The Zambian economy relies substantially on the export of copper and cobalt, which account for roughly 64% of export proceeds. Effects from Covid on the global economy have put a dent on this trade and on the Zambian outlook. The year 2019 was bad enough, with the economy contracting by -6.5% even during the pre-Covid environment. The current year has been more brutal. The International Monetary Fund (IMF) estimates the country’s economy will shrink by -10.4% in real terms through 2020.

As noted, the Zambian situation could prefigure many similar ones, as borrowers and lenders contemplate the magnitude of the world’s “debt tsunami”, a term the Institute of International Finance (IIF) penned to describe the reality of global total indebtedness topping USD 277 trillion as of the end of QIII for this year.

And so, the world financial system’s first responders and technocrats have been grappling, teasing out a diagnosis and a recommendation on therapeutics. Plainly, the debt is too much, so less should be repaid.

Initial efforts undertaken in May of this past year saw the G20 and the Paris Club initiate the Debt Service Suspension Initiative (DSSI). That newly designed protocol allowed 73 countries to suspend payments on bilateral loans falling due in 2020. This November the DSSI was enhanced, offering an updated reprieve until June 2021 and then allowing a stretching out of payments due to be spread over six years. Debt relief would also include the possibility of “write offs”, according to the G20 and Paris Club endorsed “new common framework”.

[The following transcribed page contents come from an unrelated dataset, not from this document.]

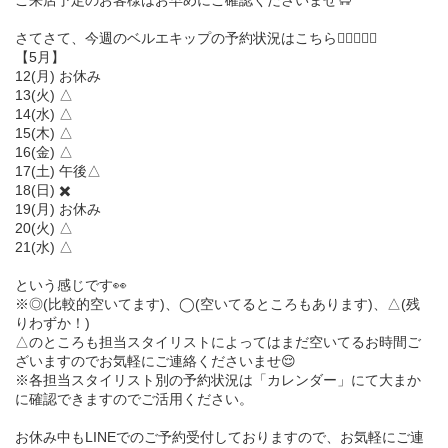
ご来店予定のお客様はお早めにご確認くださいませ🐑
さてさて、今週のベルエキップの予約状況はこちら💁🏻‍♀️💁‍♂️
【5月】
12(月) お休み
13(火) △
14(水) △
15(木) △
16(金) △
17(土) 午後△
18(日) ✖️
19(月) お休み
20(火) △
21(水) △
という感じです👀
※◎(比較的空いてます)、◯(空いてるところもあります)、△(残
りわずか！)
△のところも担当スタイリストによってはまだ空いてるお時間ご
ざいますのでお気軽にご連絡くださいませ😌
※各担当スタイリスト別の予約状況は「カレンダー」にて大まか
に確認できますのでご活用ください。
お休み中もLINEでのご予約受付しておりますので、お気軽にご連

Notably, the global public policy set was insistent, emphasizing the importance of “comparability of treatment among official and commercial creditors.” In other words, everyone should be all in. And “write-offs” are being bruited – simply for the humanitarian reasons (e.g. difficult trade-offs between debt service and medical supply provisioning during the Covid-19 pandemic) and for the sake of practicality. There just isn’t the money.

Of course, there’s always trouble in the details. The Zambia External Bondholders’ Committee, a body representing investors holding 40% of the country’s outstanding Eurobonds, notes the on the ground murkiness. On the inclination and wherewithal of the Zambian authorities, the Committee declares, “lack of engagement and transparency does not provide for the conditions that would otherwise allow bondholders to consider providing near-term relief…” Not encouraging, even in the context of official overtures from the G20-Paris Club.

So, in the case of the Zambian debt crisis, maybe conditions will become more clear and maybe multi-lateral initiatives such as the G20-Paris Club will exert good effect. For borrowers and lenders alike, the old estimation of “capacity and inclination” figures importantly – that estimation informs everyone what a country can do and what it can’t, and provides an appreciation of what a country is prepared to do, when faced with bills to settle.

The Zambian situation may be writ large across many emerging markets coping with the effects of Covid and dealing with their own limited economic breadth and resources. The “first responders”, of course, meaning the IMF notably, will intercede and deliver support, as they can. Stressed debtor countries will decide on a case by case basis what may be possible and palatable to do. It’s incumbent on investors to carry out due-diligence, accordingly.